TASK OBJECTIVE -
The expected answer is all of the entries, written out exactly.

Stored records
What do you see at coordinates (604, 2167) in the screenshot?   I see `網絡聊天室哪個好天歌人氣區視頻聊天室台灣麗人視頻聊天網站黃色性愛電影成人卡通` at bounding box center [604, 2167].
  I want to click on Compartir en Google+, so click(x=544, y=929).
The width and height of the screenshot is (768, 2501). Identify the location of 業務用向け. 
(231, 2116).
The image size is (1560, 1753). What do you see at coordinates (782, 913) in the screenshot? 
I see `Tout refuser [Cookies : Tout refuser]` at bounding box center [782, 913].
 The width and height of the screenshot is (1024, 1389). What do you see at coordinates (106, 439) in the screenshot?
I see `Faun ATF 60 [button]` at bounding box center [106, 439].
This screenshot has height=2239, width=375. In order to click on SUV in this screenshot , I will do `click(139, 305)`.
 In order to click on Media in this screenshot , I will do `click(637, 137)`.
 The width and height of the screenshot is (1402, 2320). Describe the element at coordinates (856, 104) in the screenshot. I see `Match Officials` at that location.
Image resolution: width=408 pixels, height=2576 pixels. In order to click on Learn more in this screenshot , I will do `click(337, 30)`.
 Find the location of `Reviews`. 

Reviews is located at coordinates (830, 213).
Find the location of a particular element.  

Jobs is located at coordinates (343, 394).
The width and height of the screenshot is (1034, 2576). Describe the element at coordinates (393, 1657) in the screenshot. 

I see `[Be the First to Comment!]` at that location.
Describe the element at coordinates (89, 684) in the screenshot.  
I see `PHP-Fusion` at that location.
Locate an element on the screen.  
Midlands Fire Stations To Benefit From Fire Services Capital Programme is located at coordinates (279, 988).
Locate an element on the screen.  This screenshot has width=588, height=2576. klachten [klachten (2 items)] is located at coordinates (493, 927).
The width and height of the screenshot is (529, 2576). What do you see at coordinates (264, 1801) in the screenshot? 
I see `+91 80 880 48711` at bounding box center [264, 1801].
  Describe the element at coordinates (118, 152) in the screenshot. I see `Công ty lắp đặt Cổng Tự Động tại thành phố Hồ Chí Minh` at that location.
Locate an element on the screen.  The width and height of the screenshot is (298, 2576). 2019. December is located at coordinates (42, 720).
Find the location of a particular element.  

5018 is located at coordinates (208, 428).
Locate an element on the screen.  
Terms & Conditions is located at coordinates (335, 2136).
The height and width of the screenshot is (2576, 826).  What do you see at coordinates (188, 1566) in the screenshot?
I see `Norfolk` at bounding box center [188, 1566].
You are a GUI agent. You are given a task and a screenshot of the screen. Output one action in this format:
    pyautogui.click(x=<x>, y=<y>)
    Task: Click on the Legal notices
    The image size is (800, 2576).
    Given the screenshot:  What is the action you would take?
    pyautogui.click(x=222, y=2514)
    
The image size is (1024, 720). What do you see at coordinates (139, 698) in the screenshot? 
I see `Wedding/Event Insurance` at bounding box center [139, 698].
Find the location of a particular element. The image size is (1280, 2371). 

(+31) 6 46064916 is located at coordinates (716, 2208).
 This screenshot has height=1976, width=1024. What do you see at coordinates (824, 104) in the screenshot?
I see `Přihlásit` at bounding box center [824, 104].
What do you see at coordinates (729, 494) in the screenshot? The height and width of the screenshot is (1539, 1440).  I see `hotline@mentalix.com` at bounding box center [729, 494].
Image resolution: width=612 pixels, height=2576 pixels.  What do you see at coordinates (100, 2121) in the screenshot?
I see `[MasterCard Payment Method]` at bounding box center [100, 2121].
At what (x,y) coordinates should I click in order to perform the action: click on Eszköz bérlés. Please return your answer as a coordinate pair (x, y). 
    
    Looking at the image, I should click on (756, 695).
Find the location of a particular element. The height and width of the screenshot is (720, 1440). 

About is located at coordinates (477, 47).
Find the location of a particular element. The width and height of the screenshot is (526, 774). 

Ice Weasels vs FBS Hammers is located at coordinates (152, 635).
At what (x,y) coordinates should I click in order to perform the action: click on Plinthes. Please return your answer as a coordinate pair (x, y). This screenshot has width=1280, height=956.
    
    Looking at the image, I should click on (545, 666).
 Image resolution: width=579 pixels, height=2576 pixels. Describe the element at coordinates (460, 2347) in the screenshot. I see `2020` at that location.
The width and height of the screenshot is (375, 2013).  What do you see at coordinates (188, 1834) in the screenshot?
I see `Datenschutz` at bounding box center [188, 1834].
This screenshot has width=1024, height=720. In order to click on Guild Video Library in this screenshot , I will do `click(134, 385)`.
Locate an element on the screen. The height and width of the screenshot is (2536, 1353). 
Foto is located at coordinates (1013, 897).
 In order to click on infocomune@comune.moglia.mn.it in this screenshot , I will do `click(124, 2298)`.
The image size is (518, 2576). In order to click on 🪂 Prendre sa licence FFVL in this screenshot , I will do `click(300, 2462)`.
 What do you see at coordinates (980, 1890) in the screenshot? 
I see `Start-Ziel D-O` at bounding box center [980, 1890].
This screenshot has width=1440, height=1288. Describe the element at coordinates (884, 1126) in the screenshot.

ANSWER FOR THIS EXERCISE -
What do you see at coordinates (604, 2167) in the screenshot?   I see `網絡聊天室哪個好天歌人氣區視頻聊天室台灣麗人視頻聊天網站黃色性愛電影成人卡通` at bounding box center [604, 2167].
  I want to click on Compartir en Google+, so click(x=544, y=929).
The width and height of the screenshot is (768, 2501). Identify the location of 業務用向け. 
(231, 2116).
The image size is (1560, 1753). What do you see at coordinates (782, 913) in the screenshot? 
I see `Tout refuser [Cookies : Tout refuser]` at bounding box center [782, 913].
 The width and height of the screenshot is (1024, 1389). What do you see at coordinates (106, 439) in the screenshot?
I see `Faun ATF 60 [button]` at bounding box center [106, 439].
This screenshot has height=2239, width=375. In order to click on SUV in this screenshot , I will do `click(139, 305)`.
 In order to click on Media in this screenshot , I will do `click(637, 137)`.
 The width and height of the screenshot is (1402, 2320). Describe the element at coordinates (856, 104) in the screenshot. I see `Match Officials` at that location.
Image resolution: width=408 pixels, height=2576 pixels. In order to click on Learn more in this screenshot , I will do `click(337, 30)`.
 Find the location of `Reviews`. 

Reviews is located at coordinates (830, 213).
Find the location of a particular element.  

Jobs is located at coordinates (343, 394).
The width and height of the screenshot is (1034, 2576). Describe the element at coordinates (393, 1657) in the screenshot. 

I see `[Be the First to Comment!]` at that location.
Describe the element at coordinates (89, 684) in the screenshot.  
I see `PHP-Fusion` at that location.
Locate an element on the screen.  
Midlands Fire Stations To Benefit From Fire Services Capital Programme is located at coordinates (279, 988).
Locate an element on the screen.  This screenshot has width=588, height=2576. klachten [klachten (2 items)] is located at coordinates (493, 927).
The width and height of the screenshot is (529, 2576). What do you see at coordinates (264, 1801) in the screenshot? 
I see `+91 80 880 48711` at bounding box center [264, 1801].
  Describe the element at coordinates (118, 152) in the screenshot. I see `Công ty lắp đặt Cổng Tự Động tại thành phố Hồ Chí Minh` at that location.
Locate an element on the screen.  The width and height of the screenshot is (298, 2576). 2019. December is located at coordinates (42, 720).
Find the location of a particular element.  

5018 is located at coordinates (208, 428).
Locate an element on the screen.  
Terms & Conditions is located at coordinates (335, 2136).
The height and width of the screenshot is (2576, 826).  What do you see at coordinates (188, 1566) in the screenshot?
I see `Norfolk` at bounding box center [188, 1566].
You are a GUI agent. You are given a task and a screenshot of the screen. Output one action in this format:
    pyautogui.click(x=<x>, y=<y>)
    Task: Click on the Legal notices
    The image size is (800, 2576).
    Given the screenshot:  What is the action you would take?
    pyautogui.click(x=222, y=2514)
    
The image size is (1024, 720). What do you see at coordinates (139, 698) in the screenshot? 
I see `Wedding/Event Insurance` at bounding box center [139, 698].
Find the location of a particular element. The image size is (1280, 2371). 

(+31) 6 46064916 is located at coordinates (716, 2208).
 This screenshot has height=1976, width=1024. What do you see at coordinates (824, 104) in the screenshot?
I see `Přihlásit` at bounding box center [824, 104].
What do you see at coordinates (729, 494) in the screenshot? The height and width of the screenshot is (1539, 1440).  I see `hotline@mentalix.com` at bounding box center [729, 494].
Image resolution: width=612 pixels, height=2576 pixels.  What do you see at coordinates (100, 2121) in the screenshot?
I see `[MasterCard Payment Method]` at bounding box center [100, 2121].
At what (x,y) coordinates should I click in order to perform the action: click on Eszköz bérlés. Please return your answer as a coordinate pair (x, y). 
    
    Looking at the image, I should click on (756, 695).
Find the location of a particular element. The height and width of the screenshot is (720, 1440). 

About is located at coordinates (477, 47).
Find the location of a particular element. The width and height of the screenshot is (526, 774). 

Ice Weasels vs FBS Hammers is located at coordinates (152, 635).
At what (x,y) coordinates should I click in order to perform the action: click on Plinthes. Please return your answer as a coordinate pair (x, y). This screenshot has width=1280, height=956.
    
    Looking at the image, I should click on (545, 666).
 Image resolution: width=579 pixels, height=2576 pixels. Describe the element at coordinates (460, 2347) in the screenshot. I see `2020` at that location.
The width and height of the screenshot is (375, 2013).  What do you see at coordinates (188, 1834) in the screenshot?
I see `Datenschutz` at bounding box center [188, 1834].
This screenshot has width=1024, height=720. In order to click on Guild Video Library in this screenshot , I will do `click(134, 385)`.
Locate an element on the screen. The height and width of the screenshot is (2536, 1353). 
Foto is located at coordinates (1013, 897).
 In order to click on infocomune@comune.moglia.mn.it in this screenshot , I will do `click(124, 2298)`.
The image size is (518, 2576). In order to click on 🪂 Prendre sa licence FFVL in this screenshot , I will do `click(300, 2462)`.
 What do you see at coordinates (980, 1890) in the screenshot? 
I see `Start-Ziel D-O` at bounding box center [980, 1890].
This screenshot has width=1440, height=1288. Describe the element at coordinates (884, 1126) in the screenshot.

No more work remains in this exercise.